Abracé a Jane con la tosca fuerza de un oso y luego me marché mientras ella seguía inmóvil, con expresión de aturdimiento. Volví al coche, y decidí que tenía que jugármelo todo a una sola carta. Vi como las luces se encendían y apagaban en la gran mansión y me pasé una larga noche entre sudores y reconstrucción de los hechos. Ramona y Georgie torturaban juntos, por separado; hacían disecciones, se repartían los trozos, iban en una caravana de dos coches a Leimert Park. Probé todas las variaciones imaginables; jugué con las posibilidades para saber cómo había empezado todo. Sí, pensé en todo salvo en lo que haría cuando me encontrara a solas con Ramona Sprague.
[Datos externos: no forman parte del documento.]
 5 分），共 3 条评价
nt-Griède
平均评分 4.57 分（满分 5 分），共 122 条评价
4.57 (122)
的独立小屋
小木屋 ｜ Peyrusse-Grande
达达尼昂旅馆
A las 19 horas Martha salió por la puerta principal con una carpeta de dibujo bajo el brazo y se fue hacia el este en su Chrysler.
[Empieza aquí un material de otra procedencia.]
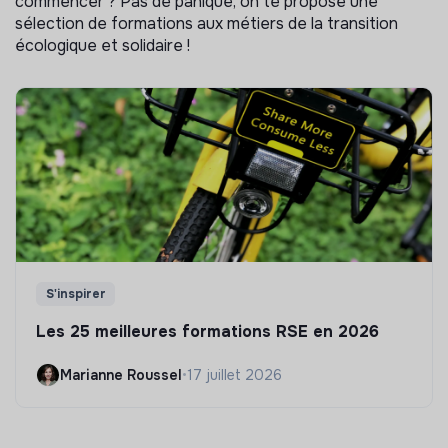
commencer ? Pas de panique, on te propose une
sélection de formations aux métiers de la transition
écologique et solidaire !
S'inspirer
Les 25 meilleures formations RSE en 2026
Marianne Roussel
•
17 juillet 2026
A las 10.37, Madeleine, maleta en mano, se metió en su Packard y se dirigió hacia el norte y Muirfield. Emmett la despidió desde el umbral; decidí darle más o menos una hora para que él también saliera… o que me lo llevaría por delante junto con su mujer. Un poco después del mediodía, me facilitó las cosas y se fue, la radio de su coche canturreaba una ópera.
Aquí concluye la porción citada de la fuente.